Mais des manifestants ayant, en 1922, brûlé un poste de police à Chauri Chaura et causé la mort de plusieurs policiers, Gāndhī arrête brutalement la campagne du satyāgraha. Il considère que cet incident montre le manque d’éducation non violente du peuple indien et relève plutôt de ce qu’il appelait la mobocratie (en anglais, mob veut dire « populace »). Ce brutal revirement n’est pas du goût de tous. Nombre de ses amis le critiquent en axant leur argumentation autour de deux thèmes : cet incident, si regrettable fût-il, ne devait pas être un frein au développement d’une campagne qui promettait beaucoup ; par ailleurs, comme lui fait remarquer son ami Romain Rolland, il est dangereux de jouer ainsi avec les nerfs d’un peuple en le poussant à l’action pour ensuite arrêter tout.

La question du califat devait être réglée par le maître de la Turquie Mustapha Kemal, qui le supprima en 1924, mais le combat national indien, lui, continua.


De 1928 à 1939

Arrêté en mars 1922, Gāndhī est condamné à six ans de prison. Libéré pour raison de santé en 1924, il ne relancera la désobéissance civile qu’en 1930. Il estime, en effet, qu’il ne serait pas loyal de profiter d’une mesure de grâce des Britanniques et ne pense pas que le peuple indien a complètement tiré les leçons de Chauri Chaura.

De 1928-1930 à 1939, l’action de Gāndhī suit une véritable sinusoïde où alternent des phases très dures et des replis plus ou moins stratégiques. Ainsi, en avril 1930, c’est la célèbre « marche du sel », par laquelle Gāndhī appelle ses compatriotes à violer la loi sur le monopole du sel en l’extrayant eux-mêmes de l’eau de mer. L’arrestation du Mahātmā le 5 mai ne fait qu’aggraver la situation.

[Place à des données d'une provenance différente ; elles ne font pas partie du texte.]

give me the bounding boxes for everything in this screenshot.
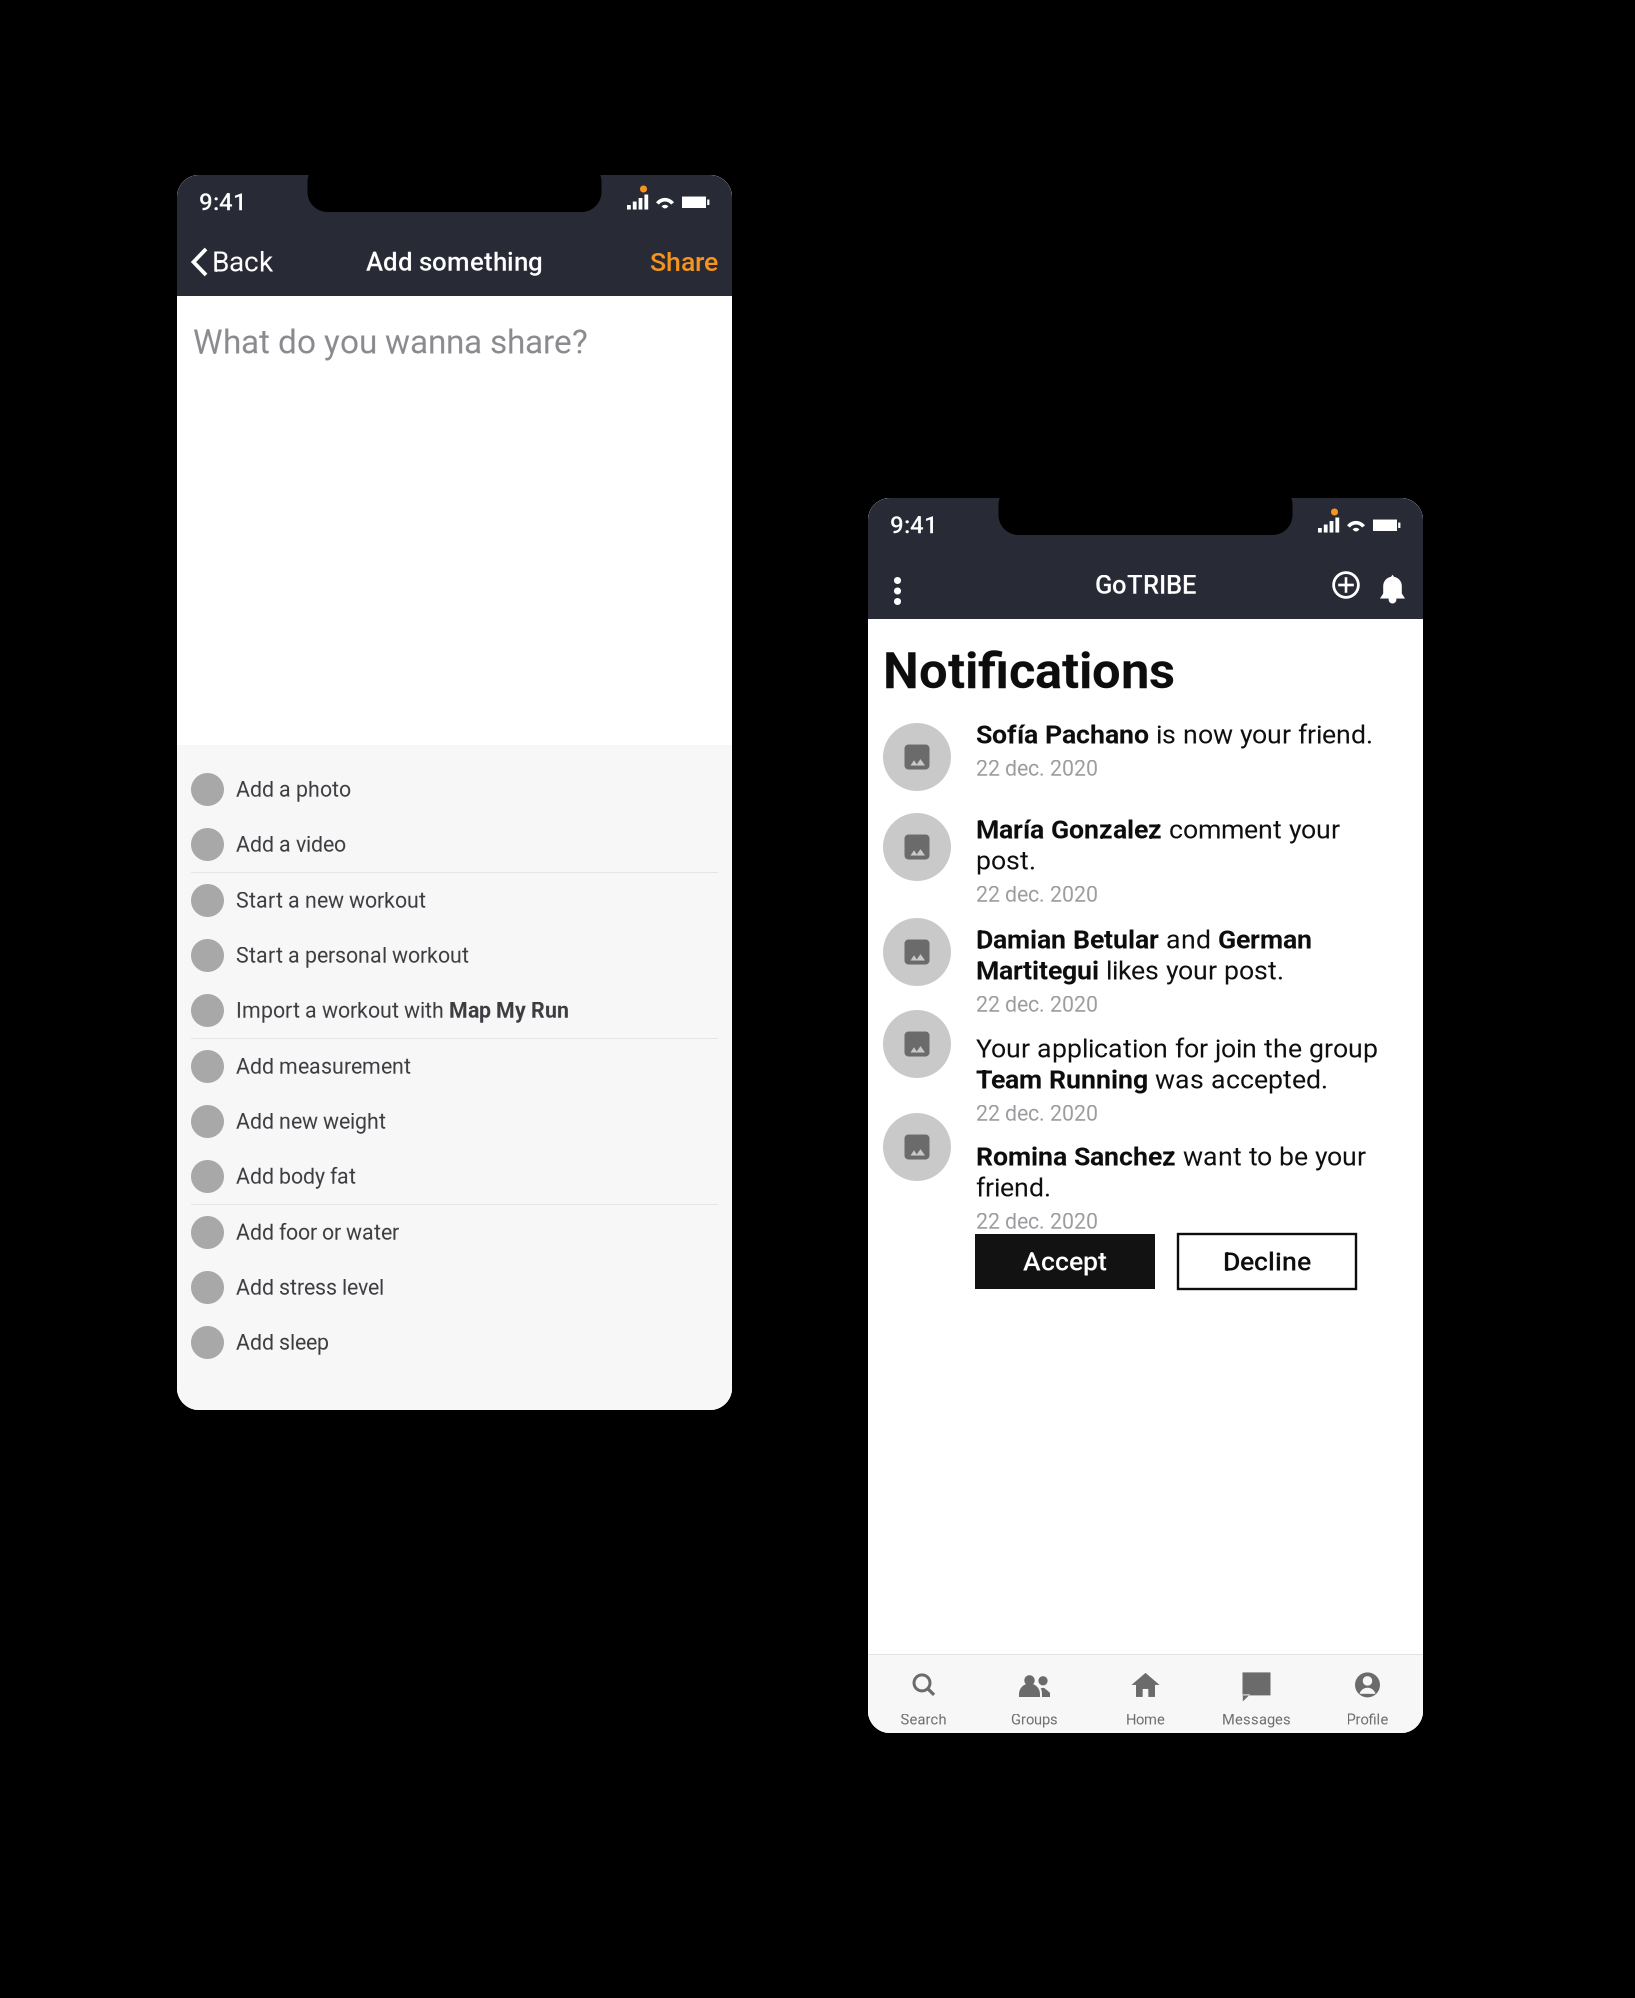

Mais, alors que la tension est extrême et que nul compromis ne paraît possible, le 5 mars 1931 est signé entre le vice-roi lord Irwin et le Mahātmā le pacte Irwin-Gāndhī. Cet accord, peu apprécié par beaucoup d’Indiens, prévoit que, moyennant la libération de prisonniers politiques, la désobéissance civile sera supprimée et que Gāndhī ira à Londres participer à la deuxième conférence de la Table ronde. Cette conférence, dont le but théorique est d’étudier une constitution pour l’Inde, est un échec total. Pendant ce temps, la situation s’est à nouveau détériorée en Inde. Une semaine après son retour en Inde, Gāndhī retourne en prison. En 1934, il démissionne du Congrès, ne pouvant trouver un terrain d’accord complet avec ses principaux dirigeants. Jusqu’en 1937, il va se préoccuper des problèmes économiques et sociaux.


De 1939 à 1948

La Seconde Guerre mondiale replace le nationalisme indien au premier plan. Le 3 septembre 1939, le vice-roi lord Linlithgow (1887-1952) déclare l’Inde en état de belligérance avec le IIIe Reich sans aucune consultation d’Indiens représentatifs.

Un double clivage s’opère alors : entre le vice-roi et les nationalistes indiens, qui, tout en affirmant leur hostilité fondamentale au nazisme, déclarent ne vouloir combattre aux côtés des Britanniques que si l’Inde obtient son indépendance ; mais aussi entre Gāndhī et le Congrès, qui, pour la première fois, renonce à la non-violence, jusqu’alors érigée en principe. L’attitude négative du vice-roi amène Gāndhī à relancer la désobéissance civile, d’abord en la réservant à quelques personnes soigneusement choisies, puis en l’élargissant de plus en plus de 1940 à 1941. La menace japonaise conduit les Britanniques à faire une ultime tentative de conciliation : la mission de sir Stafford Cripps (mars-avr. 1942), dont les propositions auraient été acceptées avec enthousiasme dix ans plus tôt, mais qui échoue en partie sur le problème des États princiers. Dès lors, les antagonistes ne cessent de durcir leur position.